Caring in Action: Challenge

by Ron Potter August 13, 2018

Caring becomes real to another person only when some action occurs. I believe that communication, confrontation, and challenge are three of the best ways a leader puts “feet” to true caring.

Over the past few weeks, we’ve unpacked each of these aspects of caring and will conclude this week with challenge.

Challenge

An often overlooked aspect of compassion is the desire to help a person grow. Compassion includes challenging others to attain high-quality results on projects that stretch them. People need challenge in their lives, and leaders need to help their employees see the value of it not only for their own well-being but for the well-being of the organization as well.

This concept often reminds me of a story my co-writer Wayne would tell. Some years ago, he was asked to tackle an impossible task. He assumed leadership for a company division that had underperformed for several years. He inherited a group of salespeople whose only motivation was retirement. In addition, the division was overstocked with wrong inventory, and customer complaints were stacked high.

He rolled up my sleeves and began working to pull the department together. The first goal was the sales team. Together they worked out some new incentive programs and some additional benefits if sales quotas were met. Then they turned our attention to the customers, and, one by one, they solved their problems, creating a renewed commitment to service within the division. Next came sales and marketing strategies. With the team’s help, they launched a new marketing campaign that began to increase sales. They aggressively sold off the old inventory and partnered with a supplier to provide them with fresh stock from his facility. They were on a roll!
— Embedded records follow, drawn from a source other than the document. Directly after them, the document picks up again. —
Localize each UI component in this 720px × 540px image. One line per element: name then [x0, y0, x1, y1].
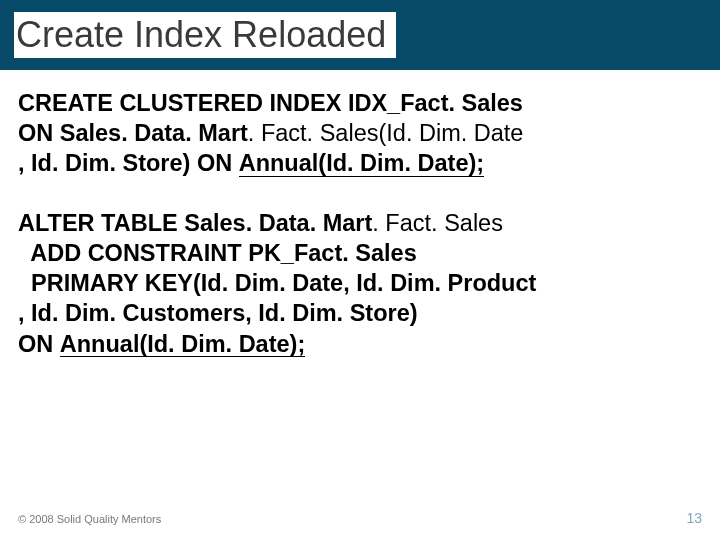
slide-content: CREATE CLUSTERED INDEX IDX_Fact. Sales O… [0, 70, 720, 359]
slide: Create Index Reloaded CREATE CLUSTERED I… [0, 0, 720, 540]
underlined-text: Annual(Id. Dim. Date); [60, 332, 305, 358]
code-line: ADD CONSTRAINT PK_Fact. Sales [18, 238, 704, 268]
code-line: , Id. Dim. Store) ON Annual(Id. Dim. Dat… [18, 148, 704, 178]
code-line: , Id. Dim. Customers, Id. Dim. Store) [18, 298, 704, 328]
code-line: ALTER TABLE Sales. Data. Mart. Fact. Sal… [18, 208, 704, 238]
code-line: PRIMARY KEY(Id. Dim. Date, Id. Dim. Prod… [18, 268, 704, 298]
copyright-text: © 2008 Solid Quality Mentors [18, 513, 161, 525]
code-line: CREATE CLUSTERED INDEX IDX_Fact. Sales [18, 88, 704, 118]
code-line: ON Annual(Id. Dim. Date); [18, 329, 704, 359]
sql-block-2: ALTER TABLE Sales. Data. Mart. Fact. Sal… [18, 208, 704, 358]
footer: © 2008 Solid Quality Mentors 13 [18, 510, 702, 526]
underlined-text: Annual(Id. Dim. Date); [239, 151, 484, 177]
code-line: ON Sales. Data. Mart. Fact. Sales(Id. Di… [18, 118, 704, 148]
page-number: 13 [686, 510, 702, 526]
sql-block-1: CREATE CLUSTERED INDEX IDX_Fact. Sales O… [18, 88, 704, 178]
slide-title: Create Index Reloaded [14, 12, 396, 58]
title-band: Create Index Reloaded [0, 0, 720, 70]
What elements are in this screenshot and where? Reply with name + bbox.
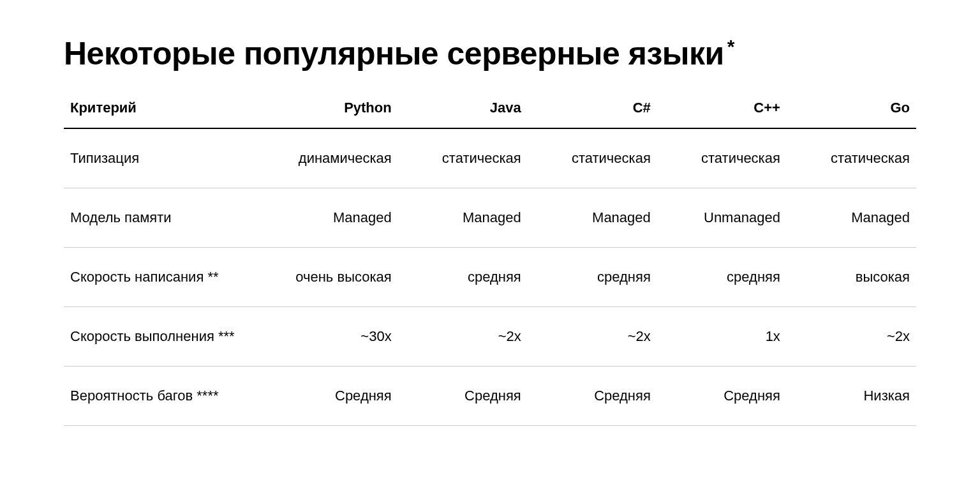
cell-value: динамическая (269, 128, 398, 188)
cell-criterion: Модель памяти (64, 188, 269, 248)
cell-value: Средняя (269, 367, 398, 426)
header-criterion: Критерий (64, 88, 269, 128)
title-asterisk: * (727, 36, 734, 57)
table-row: Вероятность багов **** Средняя Средняя С… (64, 367, 916, 426)
cell-value: ~30x (269, 307, 398, 367)
cell-value: Managed (398, 188, 528, 248)
cell-value: Средняя (657, 367, 787, 426)
cell-value: ~2x (528, 307, 657, 367)
header-go: Go (787, 88, 916, 128)
cell-value: средняя (528, 248, 657, 307)
cell-criterion: Скорость выполнения *** (64, 307, 269, 367)
cell-value: Managed (528, 188, 657, 248)
header-java: Java (398, 88, 528, 128)
cell-value: статическая (528, 128, 657, 188)
cell-value: Managed (787, 188, 916, 248)
cell-value: очень высокая (269, 248, 398, 307)
cell-value: статическая (398, 128, 528, 188)
header-python: Python (269, 88, 398, 128)
cell-value: статическая (787, 128, 916, 188)
table-row: Модель памяти Managed Managed Managed Un… (64, 188, 916, 248)
cell-value: Managed (269, 188, 398, 248)
cell-criterion: Скорость написания ** (64, 248, 269, 307)
cell-value: Средняя (528, 367, 657, 426)
page-title: Некоторые популярные серверные языки* (64, 35, 916, 72)
cell-value: Низкая (787, 367, 916, 426)
table-row: Скорость выполнения *** ~30x ~2x ~2x 1x … (64, 307, 916, 367)
cell-criterion: Вероятность багов **** (64, 367, 269, 426)
cell-value: Средняя (398, 367, 528, 426)
cell-value: средняя (657, 248, 787, 307)
title-text: Некоторые популярные серверные языки (64, 36, 724, 72)
cell-value: 1x (657, 307, 787, 367)
header-cpp: C++ (657, 88, 787, 128)
cell-criterion: Типизация (64, 128, 269, 188)
table-header-row: Критерий Python Java C# C++ Go (64, 88, 916, 128)
cell-value: высокая (787, 248, 916, 307)
cell-value: ~2x (787, 307, 916, 367)
table-row: Скорость написания ** очень высокая сред… (64, 248, 916, 307)
header-csharp: C# (528, 88, 657, 128)
comparison-table: Критерий Python Java C# C++ Go Типизация… (64, 88, 916, 426)
cell-value: средняя (398, 248, 528, 307)
cell-value: Unmanaged (657, 188, 787, 248)
table-row: Типизация динамическая статическая стати… (64, 128, 916, 188)
cell-value: статическая (657, 128, 787, 188)
cell-value: ~2x (398, 307, 528, 367)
In three months sales and profits were up, and the crew (all but one stayed with the program) was happy and productive.

One day Wayne’s boss put his arm around his shoulders and asked him if he was aware that he had accomplished what many thought was impossible. His boss asked him what he had learned from the experience and told Wayne, “I’m sorry for all the extra work the last few months. I hope you understand—I did this to help you grow into a better manager.”

This man challenged Wayne to be better. His desire was to help him grow by throwing him into the middle of an almost impossible situation. Sure, the company prospered, but his goal also included Wayne’s personal growth and development.

How have you been challenged to grow? How might you challenge those who report to you to grow?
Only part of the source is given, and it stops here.